Here’s the thing, and I’m speaking as someone who knows from illness (most of my 30s) that kept me from eating a lot of foods, and from being overweight (through high school and college). I learned a lot from being fat and from being sick. The answers are actually pretty simple, so let’s not make it any harder than it has to be.

1) Food is about balance. It’s not about eliminating entire food groups, or about denouncing natural ingredients, or about imposing senseless deprivation upon ourselves. Let’s keep sugar, fats, and carbs off the cosmic dartboard. That’s no way to live.

The body can manage short bouts of overdoing the fat and calories. While in Scotland for a week I watched my ex eat a classic UK breakfast: bangers, buttered toast, eggs, the works. This meal was for centuries the rich but wholesome foundation of a working farmer’s day, and that farmer needed every calorie. My ex is not a farmer. Yet he survived.
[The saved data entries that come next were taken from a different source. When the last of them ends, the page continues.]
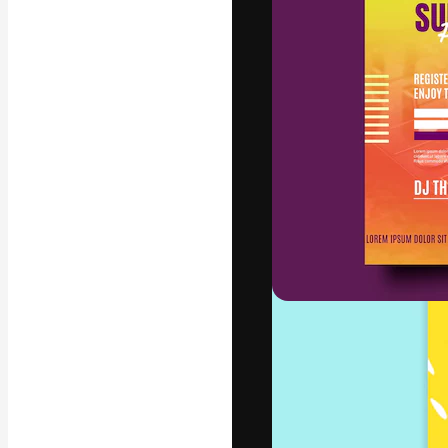
A plataforma cr
seu melhor trab
assinantes entr
agências e estú
Português
Copyright © 2010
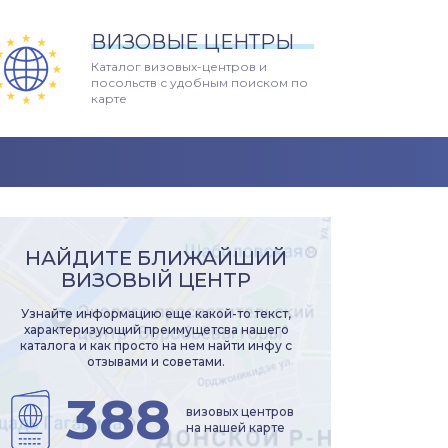
ВИЗОВЫЕ ЦЕНТРЫ
Каталог визовых-центров и
посольств с удобным поиском по
карте
НАЙДИТЕ БЛИЖАЙШИЙ
ВИЗОВЫЙ ЦЕНТР
Узнайте информацию еще какой-то текст,
характеризующий преимущетсва нашего
каталога и как просто на нем найти инфу с
отзывами и советами.
388
визовых центров
на нашей карте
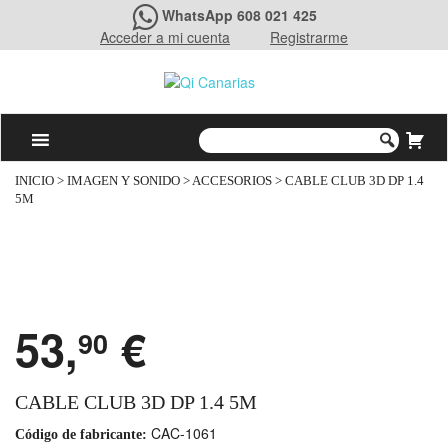
WhatsApp 608 021 425
Acceder a mi cuenta
Registrarme
INICIO
>
IMAGEN Y SONIDO
>
ACCESORIOS
> CABLE CLUB 3D DP 1.4
5M
53,
€
90
CABLE CLUB 3D DP 1.4 5M
CAC-1061
Código de fabricante:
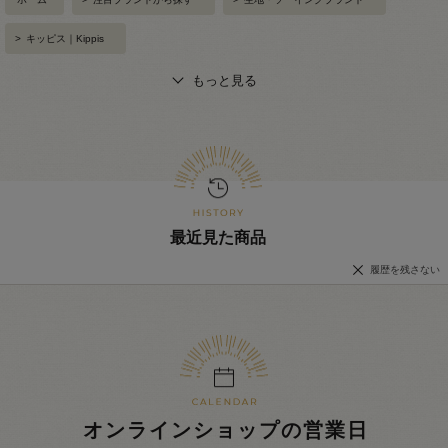
>
キッピス｜Kippis
もっと見る
最近見た商品
履歴を残さない
オンラインショップの営業日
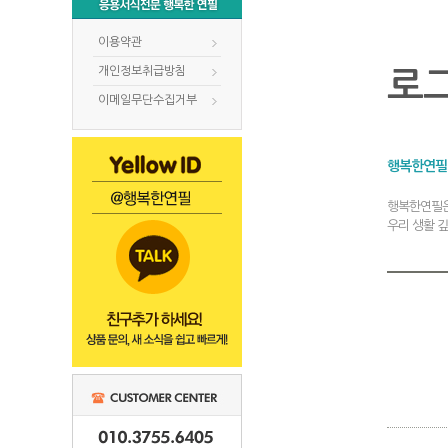
이용약관
개인정보취급방침
로
이메일무단수집거부
행복한연필
행복한연필은
우리 생활 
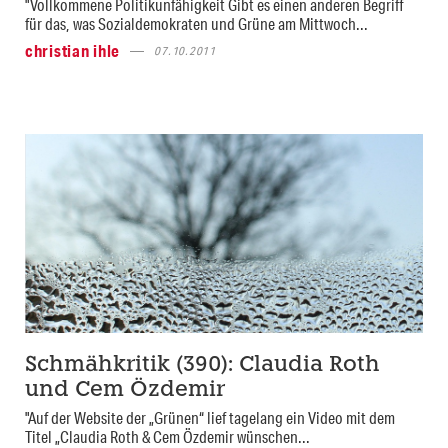
"Vollkommene Politikunfähigkeit Gibt es einen anderen Begriff
für das, was Sozialdemokraten und Grüne am Mittwoch...
christian ihle
07.10.2011
Schmähkritik (390): Claudia Roth
und Cem Özdemir
"Auf der Website der „Grünen“ lief tagelang ein Video mit dem
Titel „Claudia Roth & Cem Özdemir wünschen...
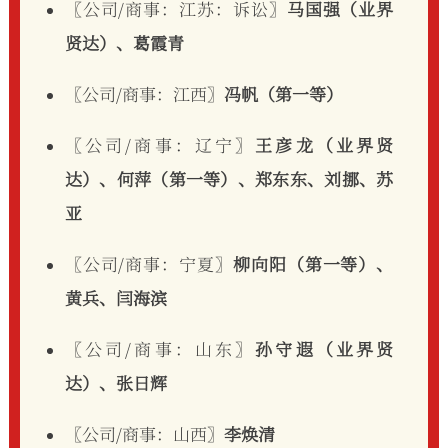
〖公司/商事：江苏：诉讼〗
马国强（业界
贤达）、葛霞青
〖公司/商事：江西〗
冯帆（第一等）
〖公司/商事：辽宁〗
王彦龙（业界贤
达）、何萍（第一等）、郑东东、刘挪、苏
亚
〖公司/商事：宁夏〗
柳向阳（第一等）、
黄兵、闫海滨
〖公司/商事：山东〗
孙守遐（业界贤
达）、张日辉
〖公司/商事：山西〗
李焕清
For a week, the body can handle almost anything.

Historically, the human race has more or less structured their lives around eating moderate portions of wholesome foods plus the odd treat during the week, and blowing the lid off a bit on weekends (Sunday dinner) and holidays (eggnog). This system worked pretty well. It’s when we started to eat as if every day was a weekend, as if every day was a holiday, that we got ourselves into trouble.

Now a lot of people hand out stickers on Halloween instead of candy. This is a tragedy and a travesty, an adulterated—and I use that word deliberately—slam in the face of tradition. Part of the euphoria kids feel on Halloween is based on indulging in treats—treats that, during the year, they’re only allowed on occasion. Adults need to act like adults again. We need to re-establish moderation, to maintain balance in everyday eating. Lose the damn stickers. For one night a year, bring back the Milky Ways.
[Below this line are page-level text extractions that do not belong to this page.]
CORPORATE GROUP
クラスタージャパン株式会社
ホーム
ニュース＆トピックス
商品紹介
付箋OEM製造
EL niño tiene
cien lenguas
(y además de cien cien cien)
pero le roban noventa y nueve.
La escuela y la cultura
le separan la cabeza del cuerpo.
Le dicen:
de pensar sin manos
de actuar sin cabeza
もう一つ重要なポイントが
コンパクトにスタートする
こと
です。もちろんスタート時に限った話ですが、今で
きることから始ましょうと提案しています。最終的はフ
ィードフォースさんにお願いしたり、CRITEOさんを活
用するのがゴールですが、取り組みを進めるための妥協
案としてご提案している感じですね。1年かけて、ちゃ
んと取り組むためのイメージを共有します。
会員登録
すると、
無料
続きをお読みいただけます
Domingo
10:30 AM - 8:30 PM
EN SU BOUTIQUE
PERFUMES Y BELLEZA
2) Food is pleasure. There is nothing quite like experience of eating the first slurpy peach of the season, or a warm fat heirloom tomato pulled off the vine. But neither is there anything quite like Aunt Rosemary’s lasagna fresh from the oven, or Mom’s sour cream coffee cake. These foods deserve honor, not our projected castigation and reproach. Too much of anything is no good, be it Pop-Tarts or fresh blueberries. Enjoy rich foods, every single mouthful. Eat them slowly. Appreciate them. Write about it and describe it passionately, if you’re as nutty as I am. Treat them like the treats they are. 

3) Food is connection. Food is not just for silencing hunger. Other hungers are fed as well: our need to express love and to feel loved, to protect and to feel safe, to share memories and to remember. I love cooking for people, and I love tasting other people’s gifts of food. Everybody gets so excited. It’s powerful. I love sharing what I’m eating and being offered bits of my friends’ food. Some people hate that, but not me. It’s a sign of intimacy. When you go out a lot to eat with actors, food gets passed around. I have one friend who never wants his pickle, so I take it. Recently I picked all of the peaches out of his fruit cocktail with my fingers. It’s not classy, but it’s home—even if you’re away from it.

Go easy on yourselves, everybody. Keep balance in your eating. Enjoy everything. We’re supposed to be happy on this planet.

And now, if you’ll excuse me, I’m going to get a peanut butter moose tracks cone. And I’ll live.